#### EXERCISE REQUIREMENTS
Could you repeat the data word for word while skipping the pictures?

#### SOURCE MATERIAL

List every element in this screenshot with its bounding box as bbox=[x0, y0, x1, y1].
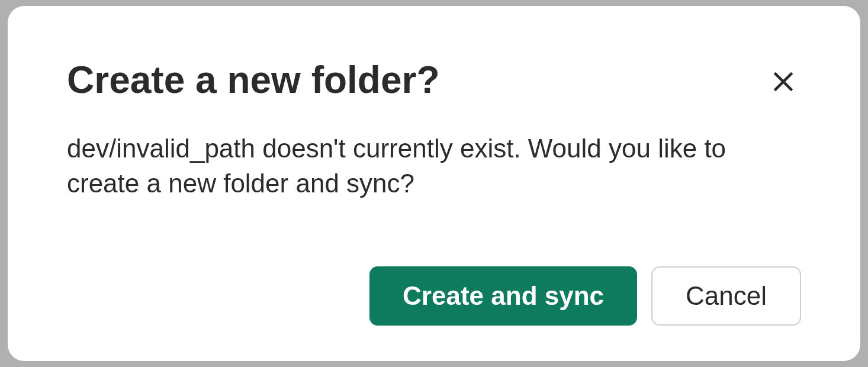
close-button[interactable] bbox=[766, 64, 801, 101]
confirm-dialog: Create a new folder? dev/invalid_path do… bbox=[8, 6, 860, 361]
dialog-title: Create a new folder? bbox=[67, 59, 440, 101]
dialog-message: dev/invalid_path doesn't currently exist… bbox=[67, 131, 801, 201]
create-and-sync-button[interactable]: Create and sync bbox=[369, 266, 637, 326]
close-icon bbox=[770, 69, 796, 96]
cancel-button[interactable]: Cancel bbox=[651, 266, 801, 326]
dialog-actions: Create and sync Cancel bbox=[67, 266, 801, 326]
dialog-header: Create a new folder? bbox=[67, 59, 801, 101]
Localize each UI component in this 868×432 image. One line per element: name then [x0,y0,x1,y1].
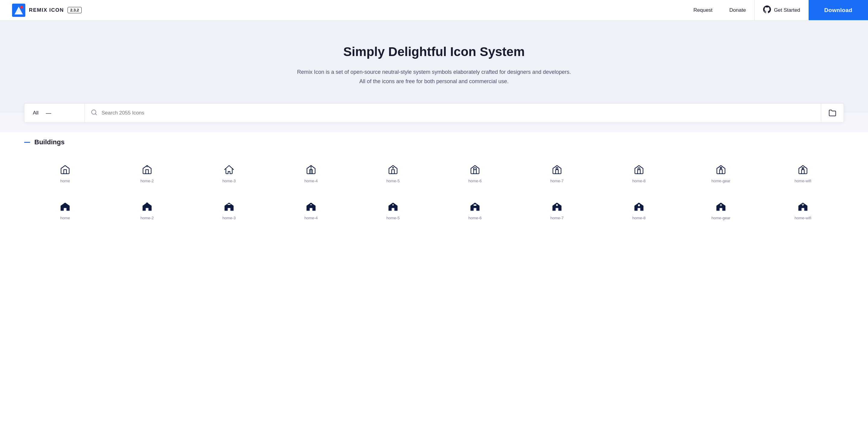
svg-point-5 [393,167,394,168]
svg-point-10 [803,169,803,170]
icon-home-3[interactable]: home-3 [188,158,270,189]
icon-home-8-filled[interactable]: home-8 [598,195,680,226]
icon-home-gear[interactable]: home-gear [680,158,762,189]
icon-home-6[interactable]: home-6 [434,158,516,189]
icon-home-wifi-label: home-wifi [795,179,811,183]
icon-home-wifi-filled[interactable]: home-wifi [762,195,844,226]
icon-home-2-filled-label: home-2 [141,216,154,220]
get-started-label: Get Started [774,7,800,13]
download-button[interactable]: Download [809,0,868,20]
icon-home-gear-filled-label: home-gear [712,216,731,220]
icon-home-filled-label: home [60,216,70,220]
icon-home-5-filled-label: home-5 [386,216,400,220]
icon-home-4-filled[interactable]: home-4 [270,195,352,226]
icon-home[interactable]: home [24,158,106,189]
svg-point-7 [556,167,558,169]
svg-rect-6 [474,168,476,170]
icon-home-3-filled[interactable]: home-3 [188,195,270,226]
icon-home-2-label: home-2 [141,179,154,183]
svg-rect-11 [146,203,148,204]
hero-title: Simply Delightful Icon System [12,44,856,59]
icon-home-7-filled[interactable]: home-7 [516,195,598,226]
icon-home-8[interactable]: home-8 [598,158,680,189]
icon-home-gear-filled[interactable]: home-gear [680,195,762,226]
icon-home-5[interactable]: home-5 [352,158,434,189]
search-input-wrapper [85,109,821,117]
hero-section: Simply Delightful Icon System Remix Icon… [0,21,868,113]
category-bar [24,142,30,143]
icon-home-8-label: home-8 [632,179,646,183]
icon-home-7-label: home-7 [550,179,564,183]
donate-link[interactable]: Donate [721,7,754,13]
svg-rect-8 [638,168,640,170]
category-label: All [33,110,38,116]
icon-home-6-filled[interactable]: home-6 [434,195,516,226]
svg-line-3 [95,113,96,115]
icon-home-6-label: home-6 [468,179,482,183]
icon-home-gear-label: home-gear [712,179,731,183]
icon-home-3-label: home-3 [222,179,236,183]
category-selector[interactable]: All — [24,104,85,122]
icons-section: Buildings home home-2 home-3 home-4 home… [0,132,868,250]
hero-desc-line2: All of the icons are free for both perso… [12,77,856,86]
icon-home-wifi-filled-label: home-wifi [795,216,811,220]
svg-rect-15 [474,205,476,206]
svg-point-16 [556,204,558,206]
icon-home-2[interactable]: home-2 [106,158,188,189]
icon-home-2-filled[interactable]: home-2 [106,195,188,226]
icons-row-2: home home-2 home-3 home-4 home-5 home-6 [24,195,844,226]
search-section: All — [0,113,868,132]
icon-home-5-label: home-5 [386,179,400,183]
buildings-heading: Buildings [24,138,844,146]
version-badge[interactable]: 2.3.2 [67,7,82,13]
github-icon [763,5,771,15]
svg-rect-17 [638,205,640,206]
icon-home-5-filled[interactable]: home-5 [352,195,434,226]
svg-point-19 [721,205,721,205]
buildings-title: Buildings [34,138,64,146]
icon-home-label: home [60,179,70,183]
icon-home-6-filled-label: home-6 [468,216,482,220]
search-bar: All — [24,103,844,123]
icon-home-filled[interactable]: home [24,195,106,226]
icon-home-8-filled-label: home-8 [632,216,646,220]
svg-point-14 [393,204,394,206]
icons-row-1: home home-2 home-3 home-4 home-5 home-6 [24,158,844,189]
navbar-right: Request Donate Get Started Download [685,0,868,20]
icon-home-3-filled-label: home-3 [222,216,236,220]
icon-home-4-filled-label: home-4 [304,216,318,220]
brand-name: REMIX ICON [29,7,64,13]
icon-home-7-filled-label: home-7 [550,216,564,220]
remix-icon-logo [12,4,25,17]
icon-home-4-label: home-4 [304,179,318,183]
hero-desc-line1: Remix Icon is a set of open-source neutr… [12,67,856,77]
icon-home-7[interactable]: home-7 [516,158,598,189]
search-input[interactable] [101,110,815,116]
request-link[interactable]: Request [685,7,721,13]
navbar: REMIX ICON 2.3.2 Request Donate Get Star… [0,0,868,21]
get-started-button[interactable]: Get Started [755,0,809,20]
search-icon [91,109,97,117]
icon-home-wifi[interactable]: home-wifi [762,158,844,189]
minus-icon: — [46,110,51,116]
navbar-brand-area: REMIX ICON 2.3.2 [12,4,82,17]
svg-rect-13 [310,205,312,205]
svg-rect-12 [228,204,230,205]
svg-point-1 [20,6,23,9]
svg-point-20 [803,205,803,206]
folder-icon-button[interactable] [821,104,844,122]
icon-home-4[interactable]: home-4 [270,158,352,189]
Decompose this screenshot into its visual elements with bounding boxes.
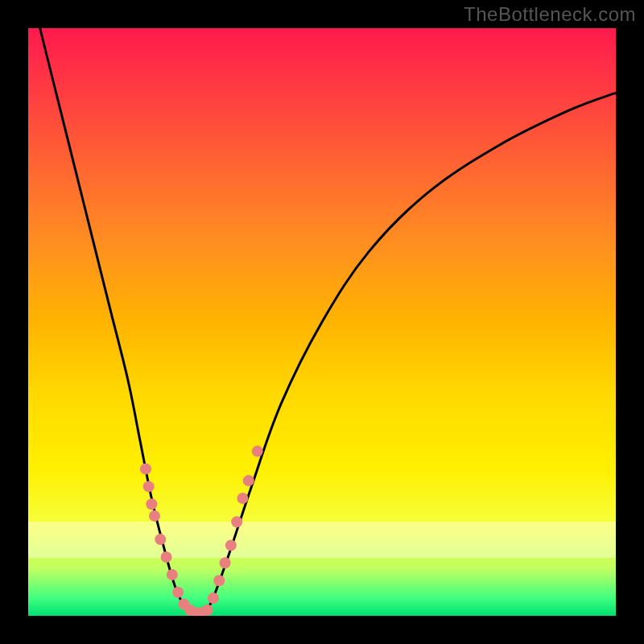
plot-area [28,28,616,616]
watermark-text: TheBottleneck.com [464,3,636,26]
chart-frame: TheBottleneck.com [0,0,644,644]
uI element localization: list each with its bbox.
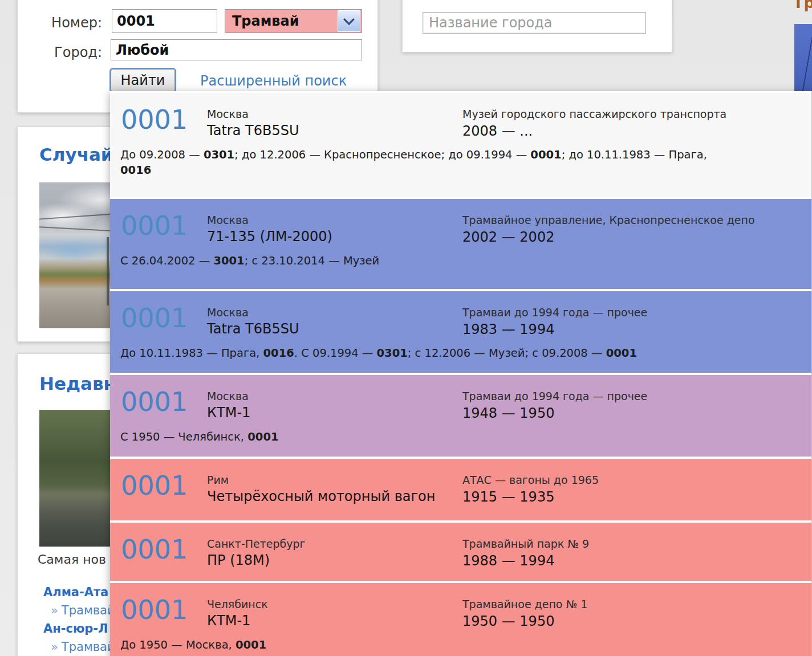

#### EXERCISE RESPONSE
List every element in this screenshot with its bounding box as bbox=[x0, y0, x1, y1].
close-button[interactable] bbox=[766, 64, 801, 101]
confirm-dialog: Create a new folder? dev/invalid_path do… bbox=[8, 6, 860, 361]
dialog-title: Create a new folder? bbox=[67, 59, 440, 101]
dialog-message: dev/invalid_path doesn't currently exist… bbox=[67, 131, 801, 201]
create-and-sync-button[interactable]: Create and sync bbox=[369, 266, 637, 326]
close-icon bbox=[770, 69, 796, 96]
cancel-button[interactable]: Cancel bbox=[651, 266, 801, 326]
dialog-actions: Create and sync Cancel bbox=[67, 266, 801, 326]
dialog-header: Create a new folder? bbox=[67, 59, 801, 101]
Localize each UI component in this 868×432 image. One line per element: name then [x0,y0,x1,y1].
svg-point-5 [393,167,394,168]
svg-point-10 [803,169,803,170]
icon-home-3[interactable]: home-3 [188,158,270,189]
icon-home-8-filled[interactable]: home-8 [598,195,680,226]
icon-home-gear[interactable]: home-gear [680,158,762,189]
icon-home-6[interactable]: home-6 [434,158,516,189]
icon-home-wifi-label: home-wifi [795,179,811,183]
icon-home-wifi-filled[interactable]: home-wifi [762,195,844,226]
icon-home-2-filled-label: home-2 [141,216,154,220]
get-started-label: Get Started [774,7,800,13]
download-button[interactable]: Download [809,0,868,20]
icon-home-gear-filled-label: home-gear [712,216,731,220]
icon-home-filled-label: home [60,216,70,220]
icon-home-5-filled-label: home-5 [386,216,400,220]
icon-home-4-filled[interactable]: home-4 [270,195,352,226]
icon-home[interactable]: home [24,158,106,189]
svg-point-7 [556,167,558,169]
svg-rect-6 [474,168,476,170]
icon-home-3-filled[interactable]: home-3 [188,195,270,226]
icon-home-2-label: home-2 [141,179,154,183]
svg-rect-11 [146,203,148,204]
hero-title: Simply Delightful Icon System [12,44,856,59]
icon-home-7-filled[interactable]: home-7 [516,195,598,226]
icon-home-8[interactable]: home-8 [598,158,680,189]
icon-home-gear-filled[interactable]: home-gear [680,195,762,226]
icon-home-5[interactable]: home-5 [352,158,434,189]
search-input-wrapper [85,109,821,117]
hero-section: Simply Delightful Icon System Remix Icon… [0,21,868,113]
category-bar [24,142,30,143]
icon-home-8-label: home-8 [632,179,646,183]
icon-home-7-label: home-7 [550,179,564,183]
donate-link[interactable]: Donate [721,7,754,13]
svg-rect-8 [638,168,640,170]
category-label: All [33,110,38,116]
icon-home-6-filled[interactable]: home-6 [434,195,516,226]
svg-line-3 [95,113,96,115]
icon-home-6-label: home-6 [468,179,482,183]
icon-home-gear-label: home-gear [712,179,731,183]
icon-home-3-label: home-3 [222,179,236,183]
category-selector[interactable]: All — [24,104,85,122]
icons-section: Buildings home home-2 home-3 home-4 home… [0,132,868,250]
hero-desc-line2: All of the icons are free for both perso… [12,77,856,86]
icon-home-wifi-filled-label: home-wifi [795,216,811,220]
svg-rect-15 [474,205,476,206]
svg-point-16 [556,204,558,206]
icon-home-2[interactable]: home-2 [106,158,188,189]
icon-home-2-filled[interactable]: home-2 [106,195,188,226]
icons-row-2: home home-2 home-3 home-4 home-5 home-6 [24,195,844,226]
search-section: All — [0,113,868,132]
icon-home-5-label: home-5 [386,179,400,183]
buildings-heading: Buildings [24,138,844,146]
version-badge[interactable]: 2.3.2 [67,7,82,13]
github-icon [763,5,771,15]
svg-rect-17 [638,205,640,206]
icon-home-5-filled[interactable]: home-5 [352,195,434,226]
svg-point-19 [721,205,721,205]
buildings-title: Buildings [34,138,64,146]
icon-home-label: home [60,179,70,183]
icon-home-6-filled-label: home-6 [468,216,482,220]
search-bar: All — [24,103,844,123]
icon-home-filled[interactable]: home [24,195,106,226]
icon-home-8-filled-label: home-8 [632,216,646,220]
svg-point-14 [393,204,394,206]
icons-row-1: home home-2 home-3 home-4 home-5 home-6 [24,158,844,189]
navbar-right: Request Donate Get Started Download [685,0,868,20]
icon-home-3-filled-label: home-3 [222,216,236,220]
icon-home-4-filled-label: home-4 [304,216,318,220]
brand-name: REMIX ICON [29,7,64,13]
icon-home-7-filled-label: home-7 [550,216,564,220]
remix-icon-logo [12,4,25,17]
icon-home-4-label: home-4 [304,179,318,183]
hero-desc-line1: Remix Icon is a set of open-source neutr… [12,67,856,77]
icon-home-7[interactable]: home-7 [516,158,598,189]
search-input[interactable] [101,110,815,116]
request-link[interactable]: Request [685,7,721,13]
navbar: REMIX ICON 2.3.2 Request Donate Get Star… [0,0,868,21]
get-started-button[interactable]: Get Started [755,0,809,20]
search-icon [91,109,97,117]
icon-home-wifi[interactable]: home-wifi [762,158,844,189]
minus-icon: — [46,110,51,116]
navbar-brand-area: REMIX ICON 2.3.2 [12,4,82,17]
svg-rect-13 [310,205,312,205]
svg-rect-12 [228,204,230,205]
svg-point-1 [20,6,23,9]
svg-point-20 [803,205,803,206]
folder-icon-button[interactable] [821,104,844,122]
icon-home-4[interactable]: home-4 [270,158,352,189]
Decompose this screenshot into its visual elements with bounding boxes.
plot-area [28,28,616,616]
watermark-text: TheBottleneck.com [464,3,636,26]
chart-frame: TheBottleneck.com [0,0,644,644]
uI element localization: list each with its bbox.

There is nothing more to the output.